En d’autres termes, ce travail dépasse l’analyse qualitative des SE impactés ou utilisés par l’entreprise. Parce que les bénéfices dérivés des SE sont appropriés localement et qu’ils varient selon les besoins et attentes (souvent contradictoires) de multiples usagers (Ruhl et al., 2007), il nous faut souligner l’importance de quantifier les espèces, groupes fonctionnels et processus écosystémiques qui conditionnent les SE influençant les processus de production, la maîtrise des coûts et la génération de revenus. En permettant aux entreprises de comprendre quels aspects des BSE elles contrôlent, valorisent ou éliminent, cette approche écosystémique de la CGE pourraient activement contribuer à la promotion de stratégies et pratiques organisationnelles favorables à la biodiversité.

 

Cela pourrait se traduire par la contractualisation de l’entretien ou de la restauration de SE, à condition que celle-ci ne favorise pas un SE en particulier (comme la séquestration du CO2) aux dépens de la biodiversité et d’autres SE moins lucratifs (Houdet et al., 2009b). Dans le cas de BWB, le défi consisterait à changer les termes contractuels d’un partenariat public - privé. Les négociations entre les différentes parties prenantes, notamment avec la collectivité locale (Land de Berlin), pourraient donner lieu à :

  • L’intégration d’objectifs de performance quantifiés en matière de BSE dans le contrat ;
  • La prescription d’outils et de méthodes favorables à la biodiversité pour la gestion (a) des infrastructures de collecte et de traitement des eaux usées et (b) des actifs fonciers afférents ;
  • Un programme d’investissement fondé sur la restauration écologique des réseaux de collecte / voies d’eaux à l’aide des techniques d’ingénierie écologique5 ayant un impact positif à la fois sur la biodiversité et la qualité de l’eau (Gonzalez & Houdet, 2009).

 

Toutefois, en raison de la nature volontaire de toute démarche de CGE permettant de comptabiliser les BSE à des fins internes, des outils complémentaires seraient nécessaires pour que les entreprises prennent systématiquement en compte les BSE dans leurs processus décisionnels, de gouvernance et d’évaluation de la performance: rendre compte aux parties prenantes externes des dépendances et impacts en matière de BSE (approche B) relève de cette démarche.

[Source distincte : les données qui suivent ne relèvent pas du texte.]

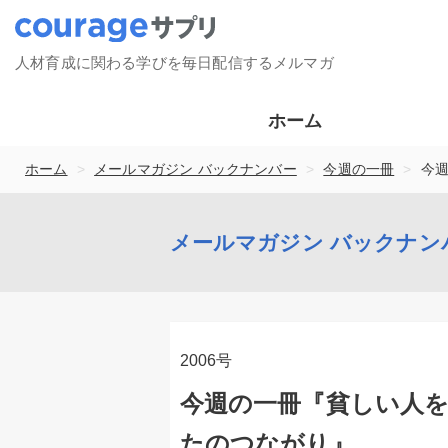
人材育成に関わる学びを毎日配信するメルマガ
ホーム
>
>
>
ホーム
メールマガジン バックナンバー
今週の一冊
今
メールマガジン バックナン
2006号
今週の一冊『貧しい人
たのつながり』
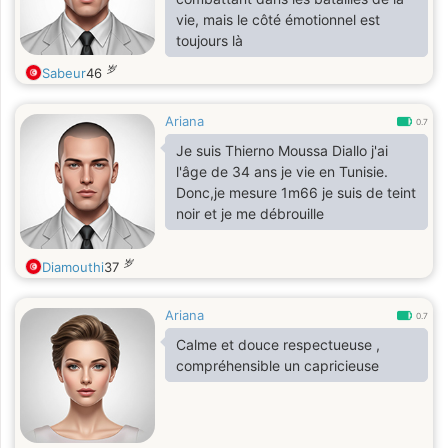
vie, mais le côté émotionnel est
toujours là
岁
Sabeur
46
Ariana
0.7
Je suis Thierno Moussa Diallo j'ai
l'âge de 34 ans je vie en Tunisie.
Donc,je mesure 1m66 je suis de teint
noir et je me débrouille
岁
Diamouthi
37
Ariana
0.7
Calme et douce respectueuse ,
compréhensible un capricieuse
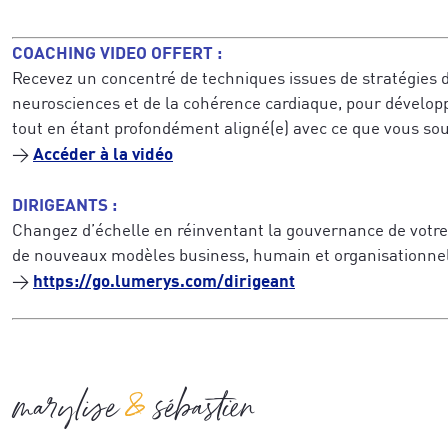
COACHING VIDEO OFFERT :
Recevez un concentré de techniques issues de stratégies d
neurosciences et de la cohérence cardiaque, pour dévelop
tout en étant profondément aligné(e) avec ce que vous sou
Accéder à la vidéo
→
DIRIGEANTS :
Changez d’échelle en réinventant la gouvernance de votre
de nouveaux modèles business, humain et organisationne
https://go.lumerys.com/dirigeant
→
marylise
sébastien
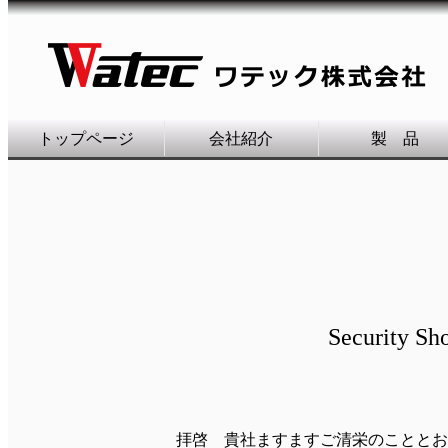
トップページ
会社紹介
製 品
Security Show
拝啓 貴社ますますご清栄のこととお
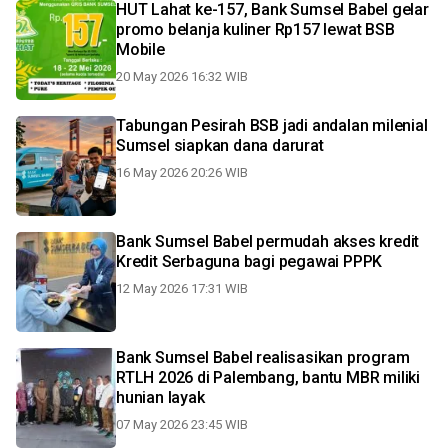
HUT Lahat ke-157, Bank Sumsel Babel gelar
promo belanja kuliner Rp157 lewat BSB
Mobile
20 May 2026 16:32 WIB
Tabungan Pesirah BSB jadi andalan milenial
Sumsel siapkan dana darurat
16 May 2026 20:26 WIB
Bank Sumsel Babel permudah akses kredit
Kredit Serbaguna bagi pegawai PPPK
12 May 2026 17:31 WIB
Bank Sumsel Babel realisasikan program
RTLH 2026 di Palembang, bantu MBR miliki
hunian layak
07 May 2026 23:45 WIB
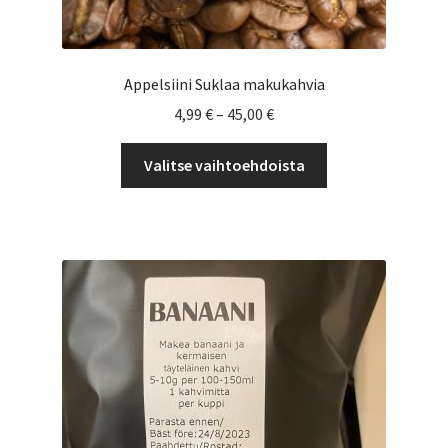
Appelsiini Suklaa makukahvia
Hintaluokka:
4,99
€
–
45,00
€
4,99 €
Tällä
-
Valitse vaihtoehdoista
tuotteella
45,00 €
on
useampi
muunnelma.
Voit
tehdä
valinnat
tuotteen
sivulla.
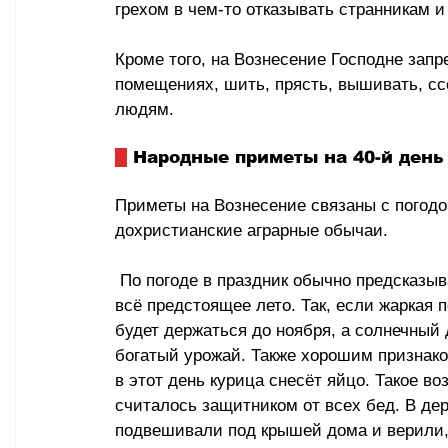
грехом в чем-то отказывать странникам и
Кроме того, на Вознесение Господне запр
помещениях, шить, прясть, вышивать, сс
людям. 
 Народные приметы на 40-й день
Приметы на Вознесение связаны с погодо
дохристианские аграрные обычаи.
 По погоде в праздник обычно предсказывается погода на 
всё предстоящее лето. Так, если жаркая п
будет держаться до ноября, а солнечный
богатый урожай. Также хорошим признако
в этот день курица снесёт яйцо. Такое во
считалось защитником от всех бед. В дер
подвешивали под крышей дома и верили, 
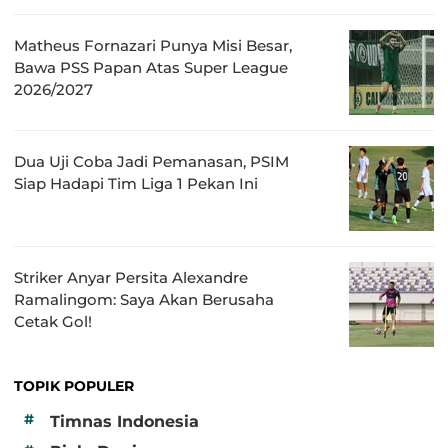
Matheus Fornazari Punya Misi Besar,
Bawa PSS Papan Atas Super League
2026/2027
Dua Uji Coba Jadi Pemanasan, PSIM
Siap Hadapi Tim Liga 1 Pekan Ini
Striker Anyar Persita Alexandre
Ramalingom: Saya Akan Berusaha
Cetak Gol!
TOPIK POPULER
#
Timnas Indonesia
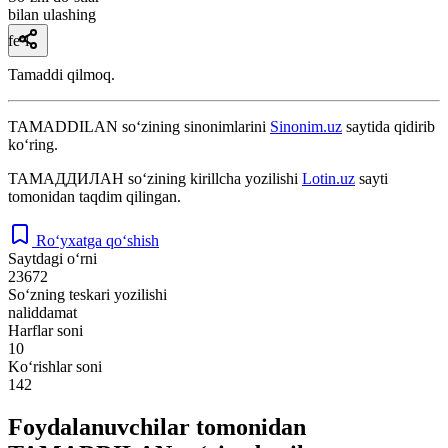
bilan ulashing
fe’l
Tamaddi qilmoq.
TAMADDILAN
so‘zining sinonimlarini
Sinonim.uz
saytida qidirib
ko‘ring.
ТАМАДДИЛАН
so‘zining kirillcha yozilishi
Lotin.uz
sayti
tomonidan taqdim qilingan.
Ro‘yxatga qo‘shish
Saytdagi o‘rni
23672
So‘zning teskari yozilishi
naliddamat
Harflar soni
10
Ko‘rishlar soni
142
Foydalanuvchilar tomonidan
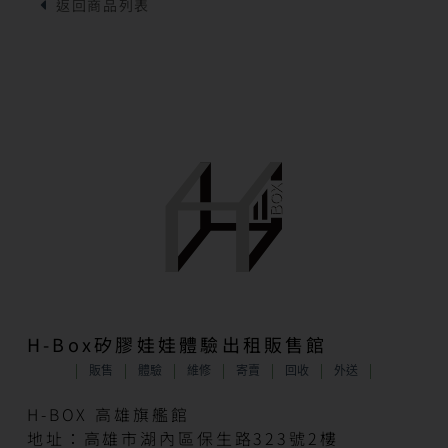
H-Box矽膠娃娃體驗出租販售館
販售
體驗
維修
寄賣
回收
外送
H-BOX 高雄旗艦館
地址：高雄市湖內區保生路323號2樓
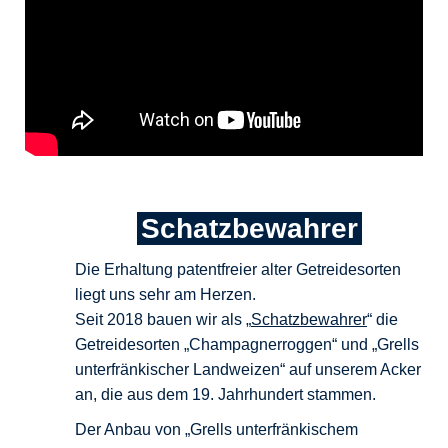
Schatzbewahrer
Die Erhaltung patentfreier alter Getreidesorten
liegt uns sehr am Herzen.
Seit 2018 bauen wir als „
Schatzbewahrer
“ die
Getreidesorten „Champagnerroggen“ und „Grells
unterfränkischer Landweizen“ auf unserem Acker
an, die aus dem 19. Jahrhundert stammen.
Der Anbau von „Grells unterfränkischem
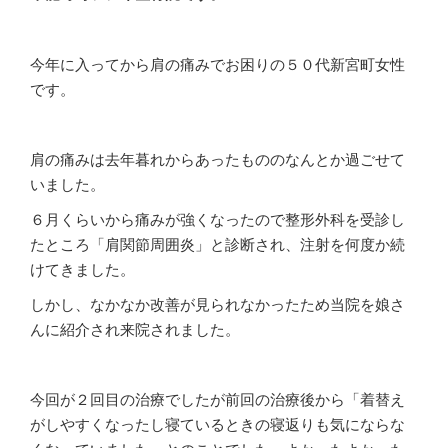
今年に入ってから肩の痛みでお困りの５０代新宮町女性
です。
肩の痛みは去年暮れからあったもののなんとか過ごせて
いました。
６月くらいから痛みが強くなったので整形外科を受診し
たところ「肩関節周囲炎」と診断され、注射を何度か続
けてきました。
しかし、なかなか改善が見られなかったため当院を娘さ
んに紹介され来院されました。
今回が２回目の治療でしたが前回の治療後から「着替え
がしやすくなったし寝ているときの寝返りも気にならな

[1]Cette installation industrielle appartient à Berliner Wasser Betriebe (BWB), une entreprise publique de collecte et de traitement des eaux usées

détenue à 49,9 % par le consortium RWE-Veolia Eau.

[2]Houdet et al. (2009a, p. 11) ont identifié différentes catégories de matières issues de la biodiversité : organismes vivants, matières biologiques

non transformées, matières biologiques transformées, matières issues de ressources biologiques fossiles transformées (non renouvelables).

 

[3]3 40 % des frais totaux d’exploitation pour la station d’épuration de Wassmannsdorf.

4 60 % des frais totaux d’exploitation sont liés à la gestion des boues pour la station d’épuration de Wassmannsdorf, dont une majeure partie a

trait au processus de digestion par des micro-organismes.